Tengo cientos de historias sobre “mi no mentor que se convierte en mi mentor”. No es posible que lo hayas escrito tú. No puede haber salido de ti. Debe de ser del héroe-mentor-hombre. Es cómico y trágico. Otorgar autoridad a la esposa socava de algún modo la autoridad del marido, aunque el marido que vive y respira no se sienta en absoluto de este modo y así lo exprese en letra de molde. En Una vida en palabras, una conversación de la extensión de un libro con I. B. Siegumfeldt: “Ella es la intelectual de la familia, no yo, y todo lo que sé sobre Lacan y Bajtín, por ejemplo, lo he aprendido directamente de ella”. Se proyectan sobre el héroe. Si se me da autoridad a mí, mujer-escritora-esposa, entonces él y, por la magia de la identificación, ellos se sienten castrados y humillados por la “arpía dominante”.
Todos tenemos nuestros fantasmas.
Épico. Heroico. Eso es lo que es. Es amor. Es odio. Es una mezcla.
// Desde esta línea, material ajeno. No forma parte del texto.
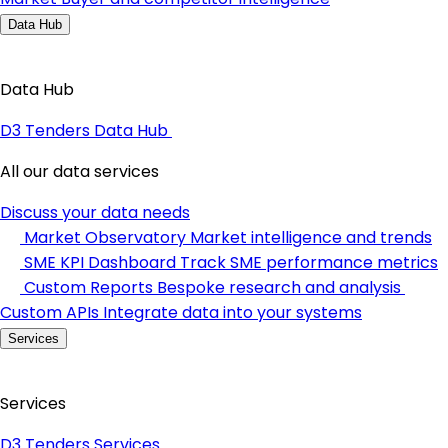
Data Hub
Data Hub
D3 Tenders Data Hub
All our data services
Discuss your data needs
Market Observatory
Market intelligence and trends
SME KPI Dashboard
Track SME performance metrics
Custom Reports
Bespoke research and analysis
Custom APIs
Integrate data into your systems
Services
Services
D3 Tenders Services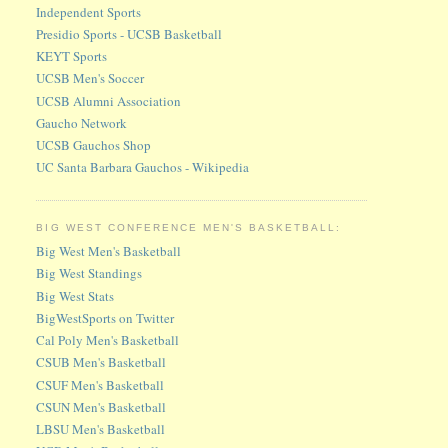
Independent Sports
Presidio Sports - UCSB Basketball
KEYT Sports
UCSB Men's Soccer
UCSB Alumni Association
Gaucho Network
UCSB Gauchos Shop
UC Santa Barbara Gauchos - Wikipedia
BIG WEST CONFERENCE MEN'S BASKETBALL:
Big West Men's Basketball
Big West Standings
Big West Stats
BigWestSports on Twitter
Cal Poly Men's Basketball
CSUB Men's Basketball
CSUF Men's Basketball
CSUN Men's Basketball
LBSU Men's Basketball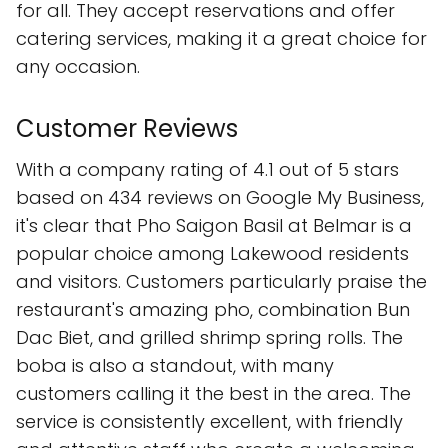
for all. They accept reservations and offer
catering services, making it a great choice for
any occasion.
Customer Reviews
With a company rating of 4.1 out of 5 stars
based on 434 reviews on Google My Business,
it's clear that Pho Saigon Basil at Belmar is a
popular choice among Lakewood residents
and visitors. Customers particularly praise the
restaurant's amazing pho, combination Bun
Dac Biet, and grilled shrimp spring rolls. The
boba is also a standout, with many
customers calling it the best in the area. The
service is consistently excellent, with friendly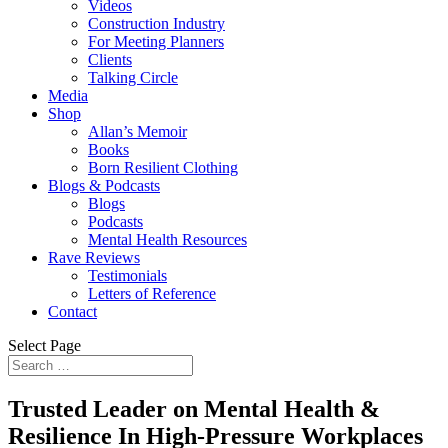
Videos
Construction Industry
For Meeting Planners
Clients
Talking Circle
Media
Shop
Allan’s Memoir
Books
Born Resilient Clothing
Blogs & Podcasts
Blogs
Podcasts
Mental Health Resources
Rave Reviews
Testimonials
Letters of Reference
Contact
Select Page
Trusted Leader on
Mental Health &
Resilience
In High-Pressure Workplaces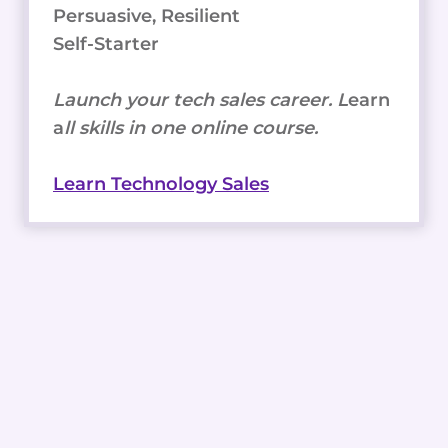
Persuasive, Resilient
Self-Starter
Launch your tech sales career. L
earn
a
ll skills in one online course.
Learn Technology Sales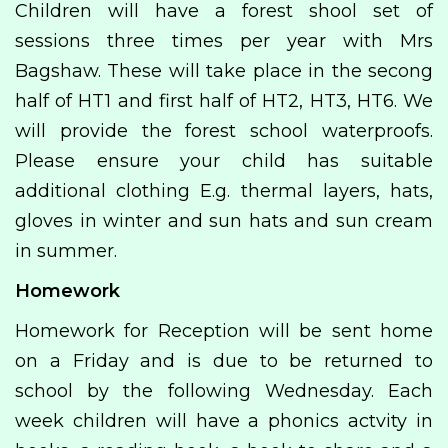
Children will have a forest shool set of
sessions three times per year with Mrs
Bagshaw. These will take place in the secong
half of HT1 and first half of HT2, HT3, HT6. We
will provide the forest school waterproofs.
Please ensure your child has suitable
additional clothing E.g. thermal layers, hats,
gloves in winter and sun hats and sun cream
in summer.
Homework
Homework for Reception will be sent home
on a Friday and is due to be returned to
school by the following Wednesday. Each
week children will have a phonics actvity in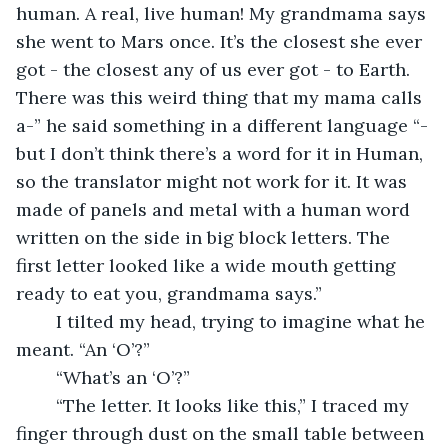
human. A real, live human! My grandmama says 
she went to Mars once. It’s the closest she ever 
got - the closest any of us ever got - to Earth. 
There was this weird thing that my mama calls 
a-” he said something in a different language “-
but I don’t think there’s a word for it in Human, 
so the translator might not work for it. It was 
made of panels and metal with a human word 
written on the side in big block letters. The 
first letter looked like a wide mouth getting 
ready to eat you, grandmama says.”
	I tilted my head, trying to imagine what he 
meant. “An ‘O’?”
	“What’s an ‘O’?”
	“The letter. It looks like this,” I traced my 
finger through dust on the small table between 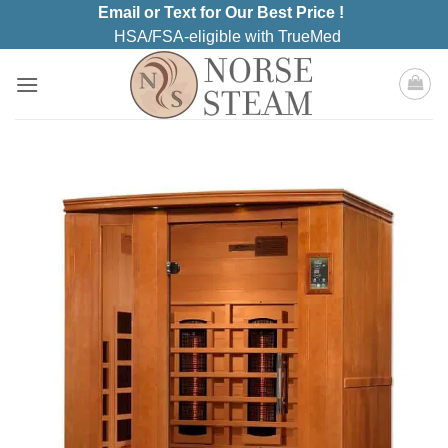
Skip
Email or Text for Our Best Price !
to
HSA/FSA-eligible with TrueMed
content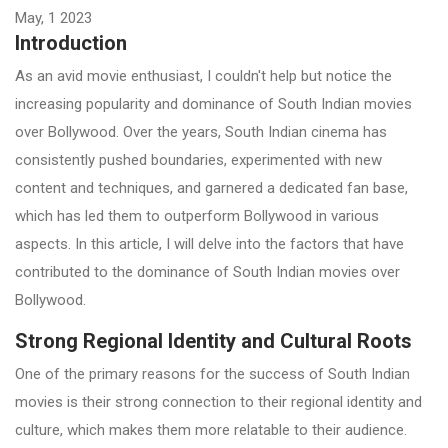
May, 1 2023
Introduction
As an avid movie enthusiast, I couldn't help but notice the
increasing popularity and dominance of South Indian movies
over Bollywood. Over the years, South Indian cinema has
consistently pushed boundaries, experimented with new
content and techniques, and garnered a dedicated fan base,
which has led them to outperform Bollywood in various
aspects. In this article, I will delve into the factors that have
contributed to the dominance of South Indian movies over
Bollywood.
Strong Regional Identity and Cultural Roots
One of the primary reasons for the success of South Indian
movies is their strong connection to their regional identity and
culture, which makes them more relatable to their audience.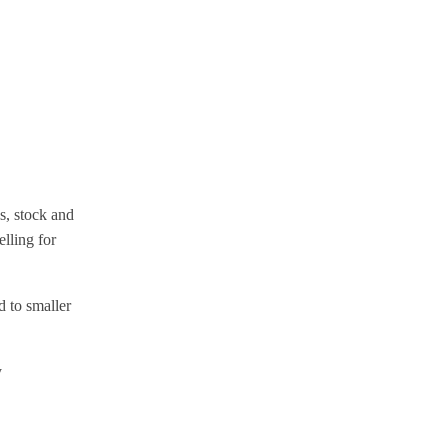
s, stock and
lling for
 to smaller
y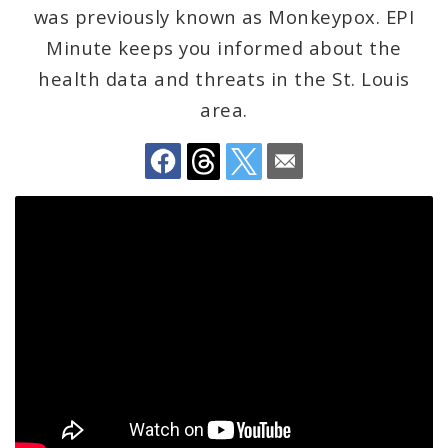
Environmental Health
was previously known as Monkeypox. EPI
Minute keeps you informed about the
Family, Community, and School Health
health data and threats in the St. Louis
area.
Health Reports and Data
News and Media
Events and Meetings
Health Department Contacts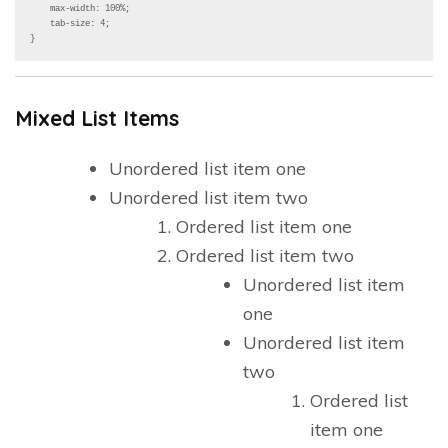
    max-width: 100%;

    tab-size: 4;

}
Mixed List Items
Unordered list item one
Unordered list item two
Ordered list item one
Ordered list item two
Unordered list item
one
Unordered list item
two
Ordered list
item one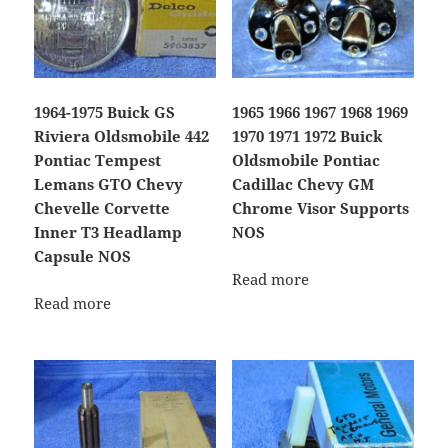
1964-1975 Buick GS
1965 1966 1967 1968 1969
Riviera Oldsmobile 442
1970 1971 1972 Buick
Pontiac Tempest
Oldsmobile Pontiac
Lemans GTO Chevy
Cadillac Chevy GM
Chevelle Corvette
Chrome Visor Supports
Inner T3 Headlamp
NOS
Capsule NOS
Read more
Read more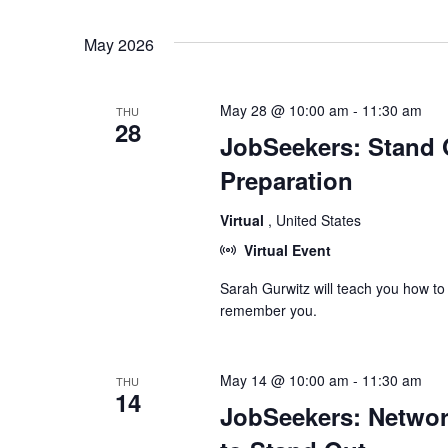
May 2026
May 28 @ 10:00 am
-
11:30 am
THU
28
JobSeekers: Stand O
Preparation
Virtual
, United States
Virtual Event
Sarah Gurwitz will teach you how to
remember you.
May 14 @ 10:00 am
-
11:30 am
THU
14
JobSeekers: Network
He impartido clases en contadas ocasiones, por lo que mis oportunidades de ser mentora han sido pocas. Tengo la suerte de vivir de la escritura. Me gustan los jóvenes internos a los que doy un seminario sobre psiquiatría narrativa todos los meses en un hospital de la ciudad de Nueva York. Los médicos que asisten a él tienen sin duda mentores médicos. A veces se me acercan jóvenes escritores y académicos para pedirme algún favor. Leo sus manuscritos y las galeradas encuadernadas de sus libros. Escribo notas publicitarias y recomendaciones para ellos. A veces percibo en sus ojos la luz de la admiración. En mi caso, esa admiración es un elixir que hay que beber despacio, con prudencia y solo de vez en cuando.
Recuerdo cuánto disfruté el breve tiempo que tuve quien me guiara. También recuerdo el escozor del rechazo y el fantasma paternal que rondó mi fantasía de un mentor, así como a las personas que proyectaron sobre mí su propia fantasía del marido mentor. Me quedo con el fantasma al que nunca conocí y del que solo obtuve dos frases. Es una mentora puramente literaria, de las que nunca salen de las páginas de un libro o una carta.